**Data records:**
= = =

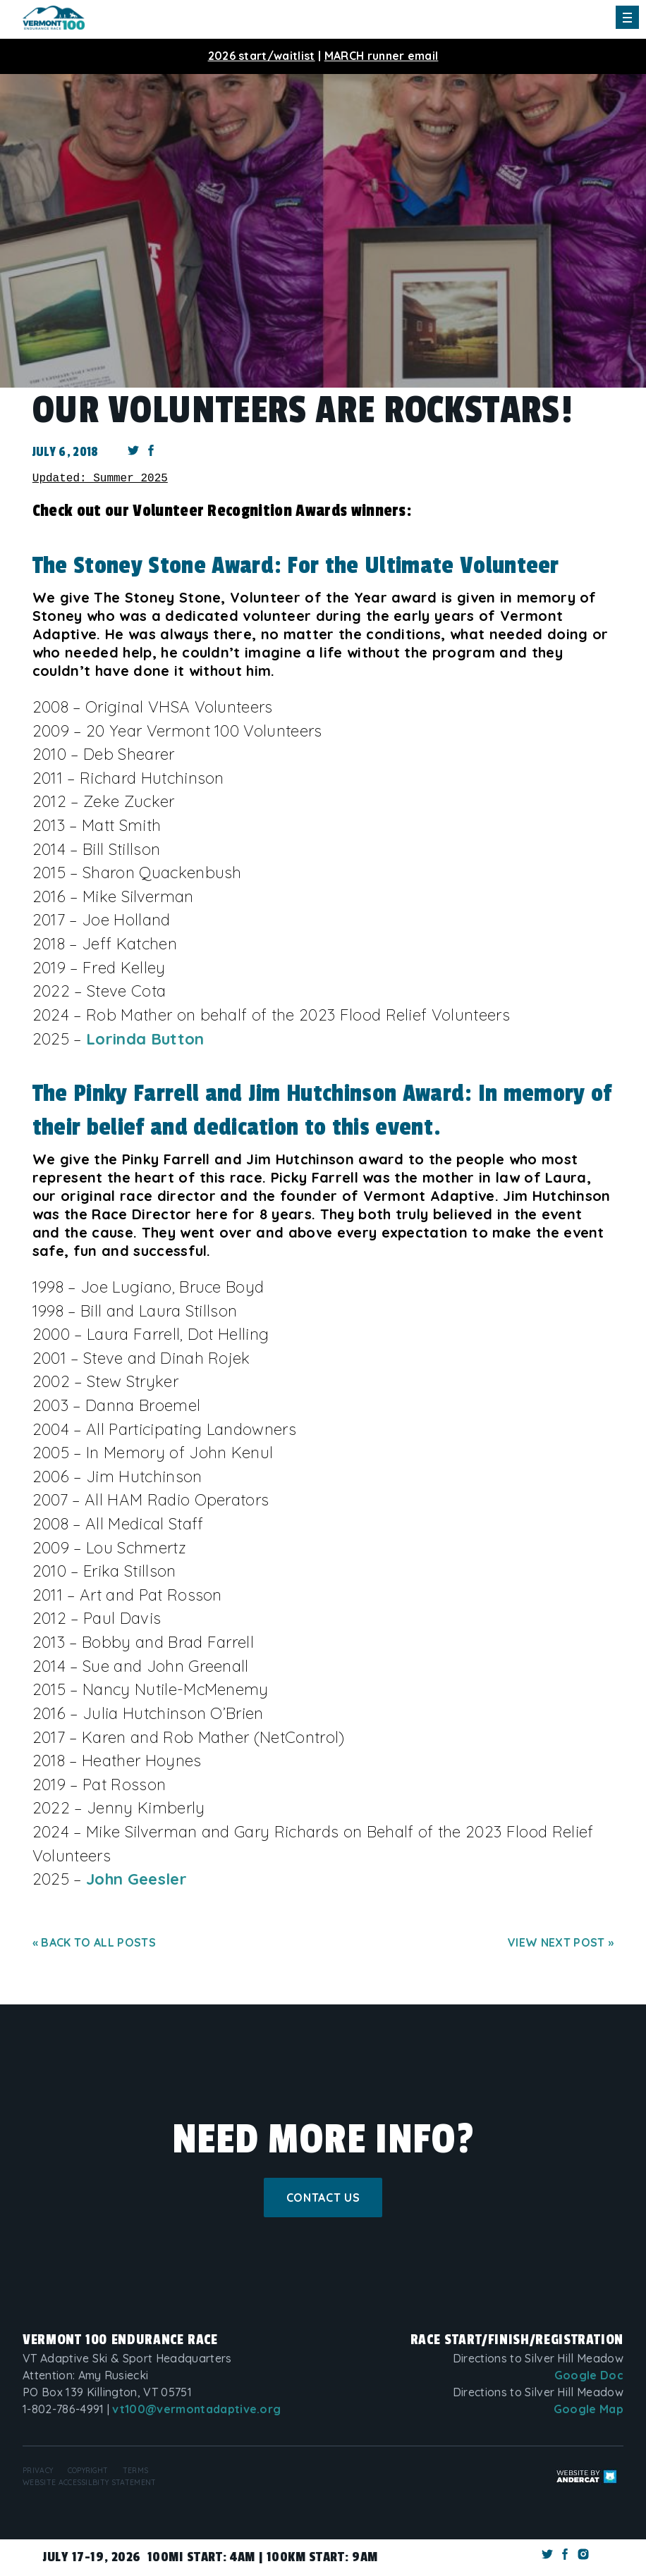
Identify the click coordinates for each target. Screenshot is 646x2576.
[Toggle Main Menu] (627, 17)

= = =

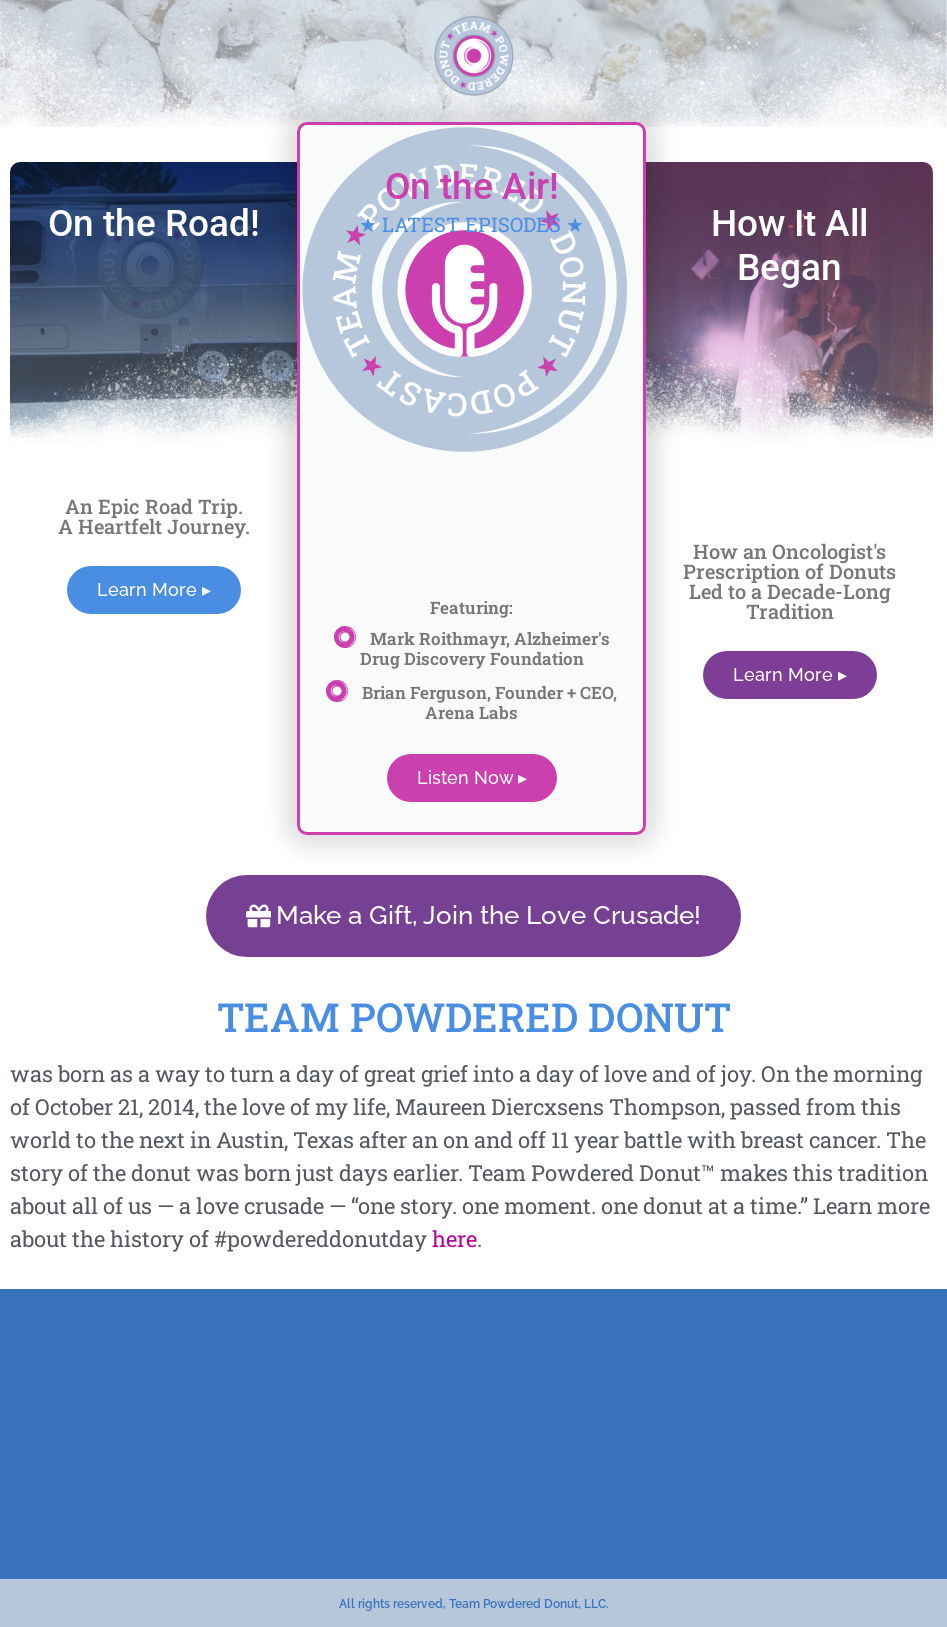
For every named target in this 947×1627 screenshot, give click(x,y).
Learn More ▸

= = =

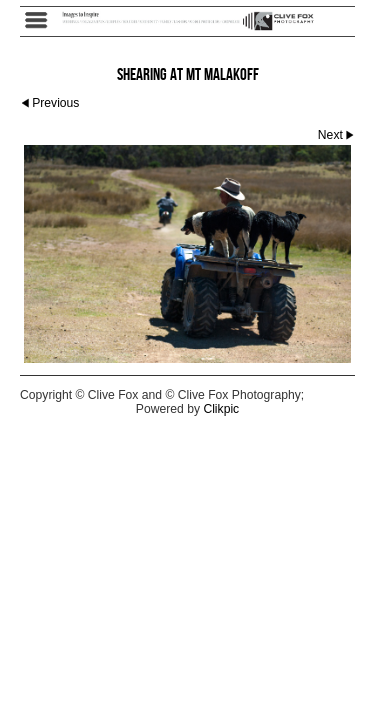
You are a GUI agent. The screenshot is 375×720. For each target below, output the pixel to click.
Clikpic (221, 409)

= = =

**Your instructions:** From the entries above, extract only the lines running from the one containing "For every named" through the one containing "Learn More ▸", inclusive.

**Solution for this exercise:**
For every named target in this 947×1627 screenshot, give click(x,y).
Learn More ▸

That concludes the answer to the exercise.